Focus Denver Nuggets
Denver si presenta con il suo copione migliore: palla che si muove, letture semplici solo in apparenza e una straordinaria capacità di arrivare a un tiro utile senza forzare. I 120.4 punti di media e le 28.1 assist raccontano proprio questo. Jokić resta il centro geometrico di tutto, Murray il detonatore sul pick and roll, Gordon il collante fisico, mentre Braun e Cameron Johnson danno gambe e spaziature a un quintetto che ha equilibrio quasi naturale.
L’assenza di Peyton Watson toglie lunghezza difensiva e una presenza importante nelle rotazioni, ma il cuore della squadra è intatto. Murray è tornato disponibile dopo il problema alla caviglia e questo ridà a Denver la sua seconda fonte primaria di creazione. Se i Nuggets riescono a imporre il loro timing offensivo, costringono spesso l’avversario a difendere per più secondi del previsto e lì la partita cambia faccia. Contro i Lakers la chiave sarà una: non farsi trascinare in una gara solo di talento, ma restare fedeli alla propria esecuzione.
Che partita ci aspettiamo
Questo è un confronto che promette possessioni pesanti più che corsa cieca. I Lakers proveranno a usare Dončić come generatore di mismatch continui, obbligando Denver a scegliere se cambiare, contenere o mandare aiuti anticipati. I Nuggets, dal canto loro, cercheranno di allargare il campo con pazienza e di far collassare la difesa avversaria attorno a Jokić per poi punire dal lato debole.
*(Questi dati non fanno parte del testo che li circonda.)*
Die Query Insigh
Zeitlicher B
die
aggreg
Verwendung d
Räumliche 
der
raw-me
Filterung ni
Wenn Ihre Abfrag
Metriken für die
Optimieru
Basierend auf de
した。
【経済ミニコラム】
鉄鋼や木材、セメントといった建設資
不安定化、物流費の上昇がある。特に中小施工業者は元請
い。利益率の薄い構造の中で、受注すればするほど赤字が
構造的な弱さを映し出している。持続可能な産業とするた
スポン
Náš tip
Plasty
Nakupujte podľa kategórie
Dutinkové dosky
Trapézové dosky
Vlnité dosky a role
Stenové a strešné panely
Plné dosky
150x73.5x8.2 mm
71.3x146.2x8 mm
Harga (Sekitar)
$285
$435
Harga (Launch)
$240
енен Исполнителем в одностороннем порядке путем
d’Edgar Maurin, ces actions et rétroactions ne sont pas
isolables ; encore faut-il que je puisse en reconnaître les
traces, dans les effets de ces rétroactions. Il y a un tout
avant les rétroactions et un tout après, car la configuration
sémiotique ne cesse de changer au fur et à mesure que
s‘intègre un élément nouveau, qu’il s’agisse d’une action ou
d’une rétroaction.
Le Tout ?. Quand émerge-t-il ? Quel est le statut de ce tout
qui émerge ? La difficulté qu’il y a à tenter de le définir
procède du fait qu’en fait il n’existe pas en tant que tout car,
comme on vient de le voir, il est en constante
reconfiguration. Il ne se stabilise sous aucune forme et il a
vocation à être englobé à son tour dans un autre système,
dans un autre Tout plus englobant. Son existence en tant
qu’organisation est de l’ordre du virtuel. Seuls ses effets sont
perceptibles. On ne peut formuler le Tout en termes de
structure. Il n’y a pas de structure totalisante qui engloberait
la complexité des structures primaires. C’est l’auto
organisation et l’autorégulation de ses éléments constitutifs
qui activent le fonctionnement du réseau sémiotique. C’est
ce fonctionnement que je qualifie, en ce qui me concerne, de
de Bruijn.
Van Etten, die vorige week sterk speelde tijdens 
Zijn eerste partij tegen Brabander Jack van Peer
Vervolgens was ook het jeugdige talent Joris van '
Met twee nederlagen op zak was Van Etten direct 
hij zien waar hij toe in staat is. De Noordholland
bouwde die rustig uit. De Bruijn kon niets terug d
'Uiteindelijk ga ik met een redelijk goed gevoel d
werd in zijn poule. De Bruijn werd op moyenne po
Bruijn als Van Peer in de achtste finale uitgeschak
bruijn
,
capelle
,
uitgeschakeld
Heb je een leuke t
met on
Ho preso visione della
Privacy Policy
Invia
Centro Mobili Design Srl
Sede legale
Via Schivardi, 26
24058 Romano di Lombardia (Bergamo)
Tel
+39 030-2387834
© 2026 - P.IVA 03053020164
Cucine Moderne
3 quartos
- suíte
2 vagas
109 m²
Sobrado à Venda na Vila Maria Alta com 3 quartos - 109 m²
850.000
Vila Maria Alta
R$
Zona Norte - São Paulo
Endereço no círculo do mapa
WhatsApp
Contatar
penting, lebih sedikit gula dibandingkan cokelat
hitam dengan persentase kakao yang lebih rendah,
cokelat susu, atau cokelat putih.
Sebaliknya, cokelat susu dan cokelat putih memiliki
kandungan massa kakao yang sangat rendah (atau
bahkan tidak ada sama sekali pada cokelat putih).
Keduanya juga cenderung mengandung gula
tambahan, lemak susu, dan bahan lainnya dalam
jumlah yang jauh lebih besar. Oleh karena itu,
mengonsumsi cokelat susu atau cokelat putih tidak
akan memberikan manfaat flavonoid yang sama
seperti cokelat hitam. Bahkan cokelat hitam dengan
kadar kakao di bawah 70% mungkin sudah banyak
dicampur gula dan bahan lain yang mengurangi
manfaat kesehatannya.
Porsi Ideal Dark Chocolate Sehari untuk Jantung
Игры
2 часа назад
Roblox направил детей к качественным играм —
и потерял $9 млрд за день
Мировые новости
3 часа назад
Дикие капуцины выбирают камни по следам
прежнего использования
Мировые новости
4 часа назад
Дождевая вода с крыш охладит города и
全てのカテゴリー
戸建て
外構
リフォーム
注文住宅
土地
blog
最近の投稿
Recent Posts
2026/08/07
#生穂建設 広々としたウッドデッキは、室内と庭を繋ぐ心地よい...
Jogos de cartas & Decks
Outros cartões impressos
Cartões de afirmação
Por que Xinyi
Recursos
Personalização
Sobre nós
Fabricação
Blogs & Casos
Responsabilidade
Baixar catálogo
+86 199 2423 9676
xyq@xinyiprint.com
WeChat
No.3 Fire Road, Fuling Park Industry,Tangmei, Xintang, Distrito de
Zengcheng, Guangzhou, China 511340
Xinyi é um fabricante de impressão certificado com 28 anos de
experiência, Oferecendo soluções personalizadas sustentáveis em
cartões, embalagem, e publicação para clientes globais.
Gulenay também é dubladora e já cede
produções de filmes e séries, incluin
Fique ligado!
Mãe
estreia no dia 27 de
Il duello centrale non è solo Jokić contro Ayton: è Jokić contro l’intero impianto difensivo dei Lakers. Se Los Angeles manda raddoppi troppo aggressivi, Denver punisce. Se resta in copertura singola, il serbo può controllare ritmo e falli. Sull’altro lato, Denver dovrà evitare che Dončić trasformi ogni possesso in una partita personale contro il difensore di turno. In questo tipo di serata contano rimbalzi lunghi, transizione difensiva e gestione dei turnover: tre voci in cui i Nuggets sembrano partire con un filo di stabilità in più.